La Métamorphose de Lévinas

Publié le 16 juin 2015 par Marcel & Simone @MarceletSimone

Mélopées tournoyantes, vertiges vocaux, canons hybrides, pizzicati métalliques, ascensions mystiques et sourdes turpitudes résonnent sur les murs blafards de la chambre invisible ; les volutes chantées rampent sur le velours hérissé des fauteuils, portés par un orchestre et une ingénierie informatique dont l'écho bourdonne dans la voûte intime de l'Athénée : c'est La Métamorphose de Michaël Lévinas, œuvre créée en 2011 à l' Opéra de Lille, que vous êtes sur le point de rater.

Point d'humour dans cette adaptation du roman de Franz Kafka. On aime la crudité de la mise en scène (signée Nieto), hyper figurative, le cancrelat prisonnier dans cette peau beige qu'on imagine visqueuse, les miroirs démultipliant la bestiole, le père-conquistador caparaçonné dans son armure, la mère mi-lait mi-lumière, la sœur qui tournicote tel un derviche, défigurée par une armada de masques, le trio de bouffons difformes, cousus aux fesses et coiffés d'entonnoirs...

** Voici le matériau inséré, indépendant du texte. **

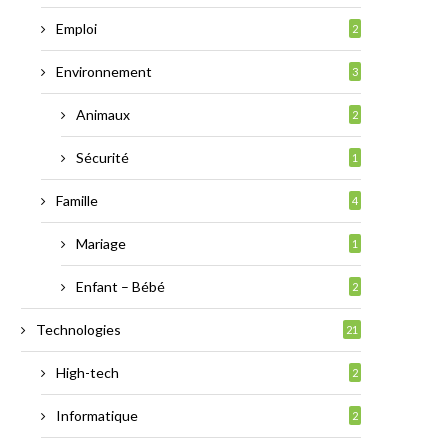
Emploi
2
Environnement
3
Animaux
2
Sécurité
1
Famille
4
Mariage
1
Enfant – Bébé
2
Technologies
21
High-tech
2
Informatique
2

La musique luxuriante, asphyxiante comme un mauvais cauchemar, ménage de nombreux moments de grâce lyrique. Il y a quelque chose de religieux dans ces constructions chorales, dans l'attitude de Gregor Samsa qui ne cesse d'aimer les siens malgré leur mépris dégoûté et dans ce "happy ending", presque moralisateur. L'orchestre du "Balcon", sous la baguette de Maxime Pascal, est lui-même un mille-pattes frénétique, passant des harpes caressantes aux percussions haletantes et des cordes sifflantes aux cuivres grinçants. Le tout amplifié, modulé, malaxé, touillé par des ordinateurs. C'est rare, et ça vaut le détour ; le réveil n'en est que meilleur.